Model2Kernel: New System Detects 353 Memory Safety Bugs in CUDA Kernels Used for LLM Inference
Key Takeaways
- ▸Model2Kernel discovered 353 previously unknown memory safety bugs in CUDA kernels used for LLM inference, demonstrating a critical vulnerability in current systems
- ▸The system combines model-aware dynamic analysis with symbolic execution to achieve high precision (only 9 false positives), making it practical for production environments
- ▸Memory bugs in LLM inference kernels can corrupt model weights, crash services, or enable adversarial attacks, making automated verification essential for safe deployment
Summary
Researchers have introduced Model2Kernel, a groundbreaking system designed to automatically verify memory safety in CUDA kernels used for large language model inference. The tool addresses a critical vulnerability in GPU-accelerated inference systems, where memory-safety bugs in CUDA kernels can corrupt model weights, crash services, or enable adversarial attacks. These kernels, which implement core transformer operations, are particularly susceptible to bugs due to model-dependent tensor layouts, complex memory indexing, and massive thread-level parallelism.
Model2Kernel combines model-aware dynamic analysis with CUDA-specialized symbolic execution to detect memory bugs with high precision. The system first analyzes how models invoke kernels to classify arguments as either fixed by model architecture or user-controlled, then applies symbolic execution with new abstractions for dynamic tensor memory and thread identifiers. In comprehensive evaluation across CUDA kernels from vLLM, Hugging Face, and recent LLM research, Model2Kernel discovered 353 previously unknown bugs while maintaining a low false positive rate of just nine.
This research addresses a significant gap in existing verification techniques, which either depend on unavailable hardware, incur prohibitive overhead, or cannot handle variable-length kernel inputs. The findings have direct implications for production LLM inference systems, which increasingly rely on hand-optimized CUDA kernels for performance-critical operations.

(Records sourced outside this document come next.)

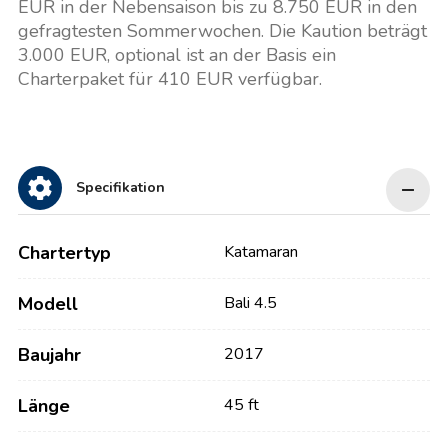
EUR in der Nebensaison bis zu 8.750 EUR in den
gefragtesten Sommerwochen. Die Kaution beträgt
3.000 EUR, optional ist an der Basis ein
Charterpaket für 410 EUR verfügbar.
Specifikation
Chartertyp
Katamaran
Modell
Bali 4.5
Baujahr
2017
Länge
45 ft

- The tool successfully handles variable-length kernel inputs and scales to real-world LLM frameworks like vLLM and Hugging Face
Editorial Opinion
Model2Kernel represents a crucial advancement in AI system reliability, addressing a blind spot in current LLM deployment practices where memory safety in GPU kernels has received insufficient attention. With production inference systems increasingly relying on hand-optimized CUDA code for performance, this research highlights an urgent need for better verification tools. The discovery of 353 bugs in widely-used frameworks suggests that current practices are insufficient, and automated safety verification should become standard practice before deploying LLM inference systems at scale.